Essa pressão sobre o preço dos alimentos deve se manter até o fim do ano, mas em menor proporção, segundo os economistas.
“O colchão da classe média vai se tornando cada vez mais fino com o passar do tempo, enquanto o auxílio emergencial, cujo valor já caiu pela metade – são R$ 300 -, só será concedido até dezembro”, afirma Braz.
“Uma queda mais significativa no preço do arroz deve ser observada no começo do ano que vem, com uma nova safra”, diz Maria Andrea.
Impacto sobre os mais pobres
De acordo com a pesquisadora do Ipea, o aumento recente nos preços corrói os ganhos dos mais pobres.
Nos últimos 12 meses encerrados em agosto, a inflação dos segmentos de renda mais baixa subiu 3,2%, atingindo uma taxa mais de duas vezes superior à da inflação das famílias de maior poder aquisitivo (1,5%), segundo o Ipea.
“Em agosto, por exemplo, as famílias de maior renda tiveram um alívio com a queda nos preços das mensalidades escolares, algo que não impacta a vida das famílias mais pobres”, diz ela.
O indicador do Ipea aponta que segmentos como vestuário e cama, mesa e banho registraram uma forte queda nos preços nos últimos meses, como reflexo da pandemia.
“Mas ainda que os empresários desses setores repassem algum aumento até o fim do ano, não será nada significativo, simplesmente porque não há demanda”, diz Maria Andrea.
“Não há qualquer fator que justifique uma pressão inflacionária generalizada no Brasil”.
Com 13 milhões de desempregados, 6 milhões de “desalentados” (quem desistiu de procurar trabalho) e 40 milhões sobrevivendo no setor informal, o Brasil está longe de entrever uma retomada da economia, afirma Ladislau Dowbor.
“A grande massa da população está fragilizada e endividada”, diz o professor da PUC-SP. Segundo ele, parte do que foi ganho com o auxílio emergencial sustentou o sistema financeiro, com pagamento de cheque especial e juros do cartão.
“O país soma 61 milhões de pessoas ‘negativadas’, ou seja, com nome sujo, porque não entendem que a cobrança dos juros é mensal, e não anual, como no resto do mundo”, diz. Como exemplo, Dowbor cita a taxa de juros do crédito rotativo, que está em 255% no Brasil ao ano — contra 11% no Canadá, por exemplo. “Isso trava completamente a capacidade de compra”, afirma.

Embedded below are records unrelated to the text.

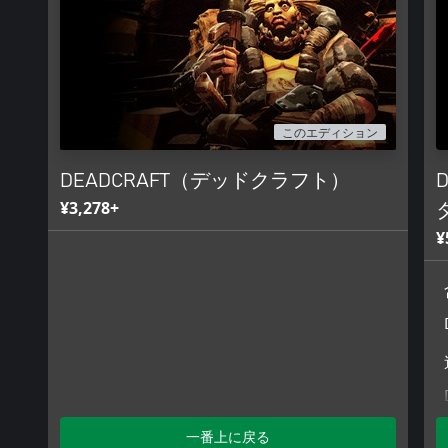
このエディション
DEADCRAFT（デッドクラフト）
¥3,278+
¥
一番上に戻る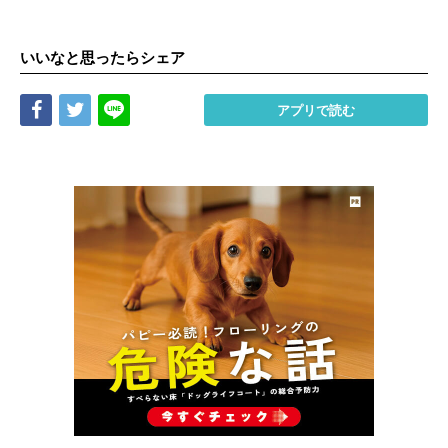
いいなと思ったらシェア
Share
Tweet
LINE
アプリで読む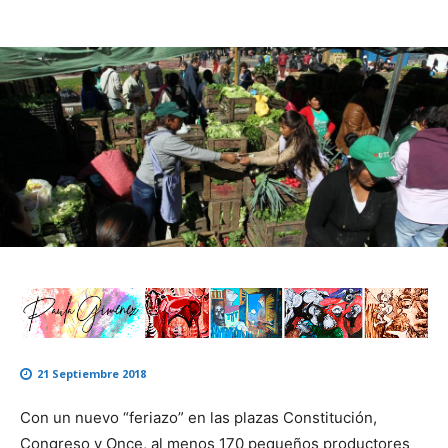
21 Septiembre 2018
Con un nuevo “feriazo” en las plazas Constitución,
Congreso y Once, al menos 170 pequeños productores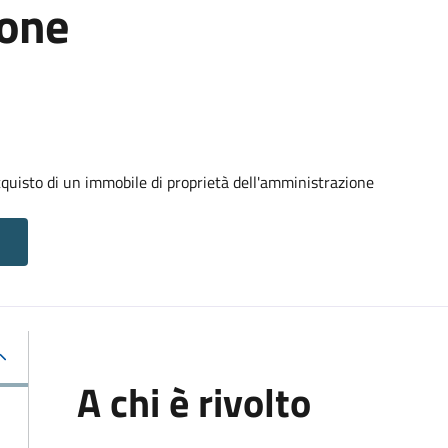
ione
cquisto di un immobile di proprietà dell'amministrazione
A chi è rivolto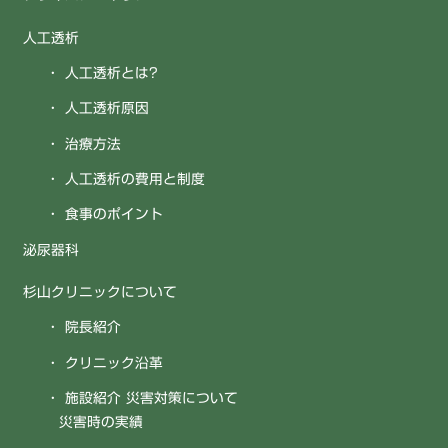
人工透析
人工透析とは?
人工透析原因
治療方法
人工透析の費用と制度
食事のポイント
泌尿器科
杉山クリニックについて
院長紹介
クリニック沿革
施設紹介 災害対策について
災害時の実績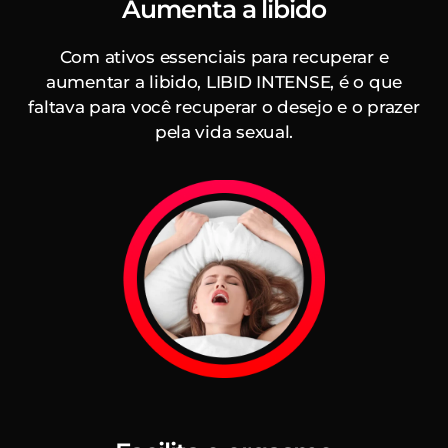
Aumenta a libido
Com ativos essenciais para recuperar e
aumentar a libido, LIBID INTENSE, é o que
faltava para você recuperar o desejo e o prazer
pela vida sexual.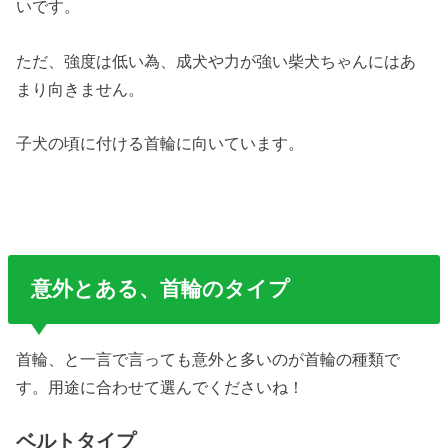
いです。
ただ、強度は低い為、成犬や力が強い柴犬ちゃんにはあ
まり向きません。
子犬の頃に付ける首輪に向いています。
意外とある、首輪のタイプ
首輪、と一言で言っても意外と多いのが首輪の種類で
す。用途に合わせて選んでくださいね！
ベルトタイプ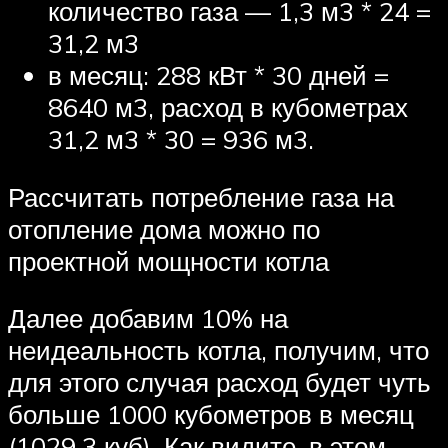
количество газа — 1,3 м3 * 24 =
31,2 м3
в месяц: 288 кВт * 30 дней =
8640 м3, расход в кубометрах
31,2 м3 * 30 = 936 м3.
Рассчитать потребление газа на
отопление дома можно по
проектной мощности котла
Далее добавим 10% на
неидеальность котла, получим, что
для этого случая расход будет чуть
больше 1000 кубометров в месяц
(1029,3 куб). Как видите, в этом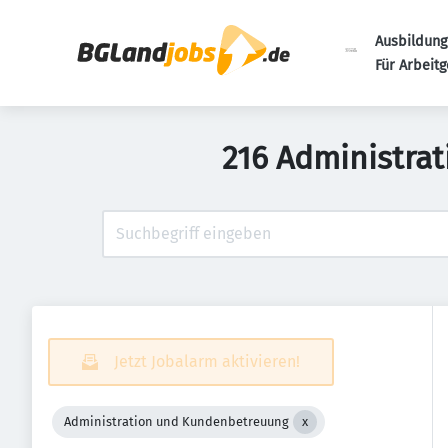
Ausbildung
Für Arbeit
216 Administra
Jetzt Jobalarm aktivieren!
Administration und Kundenbetreuung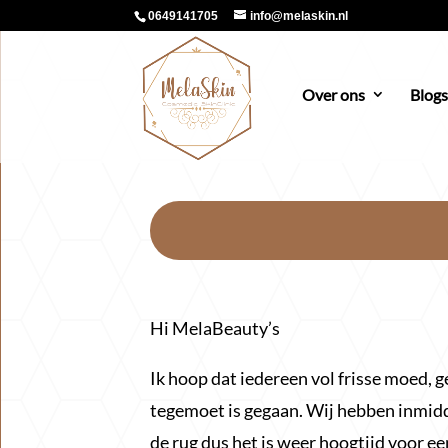
0649141705
info@melaskin.nl
Over ons
Blogs
Hi MelaBeauty’s
Ik hoop dat iedereen vol frisse moed,
tegemoet is gegaan. Wij hebben inmidd
de rug dus het is weer hoogtijd voor ee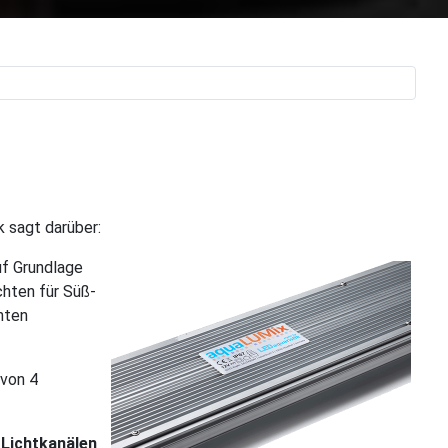
 sagt darüber:
uf Grundlage
chten für Süß-
hten
 von 4
 Lichtkanälen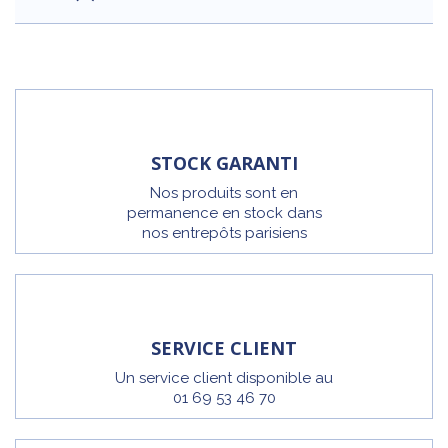
STOCK GARANTI
Nos produits sont en
permanence en stock dans
nos entrepôts parisiens
SERVICE CLIENT
Un service client disponible au
01 69 53 46 70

Do lado dos comerciantes, não há expectativas positivas sequer para a principal data do ano, o Natal.
“Cerca de 9 milhões de pessoas tiveram o seu contrato de trabalho suspenso no Brasil durante a pandemia”, diz Fábio Pina, assessor econômico da Federação do Comércio de Bens, Serviços e Turismo do Estado de São Paulo (FecomercioSP).
“Parte desses trabalhadores nem vai voltar à ativa, porque muitas empresas como restaurantes, bares, cinemas, pequenos negócios de eventos e vestuário fecharam as portas”, afirma. Com menos gente recebendo o 13º salário, menos dinheiro será injetado na economia em novembro e dezembro.
“Vamos ter certamente um Natal pior do que o do ano passado”, diz.
Para 2021, os economistas acreditam que o Brasil vai ficar perto da meta de inflação, de 3%, sem superá-la.
O movimento de recuperação da economia será muito gradual — bem distante do “V da Nike”, figura usada pelo ministro da Economia, Paulo Guedes, para apontar uma ascensão apenas um pouco mais lenta que a queda.
“A retomada da economia vai depender fundamentalmente do equilíbrio fiscal, para recuperar a confiança dos investidores”, diz Fábio Pina.
Na opinião de André Braz, os governantes poderiam começar cortando o próprio salário, para mostrar o quanto estão comprometidos com a redução de despesas e o equilíbrio das contas públicas.
“Mas raramente as equipes econômica e política deste governo entram em acordo.”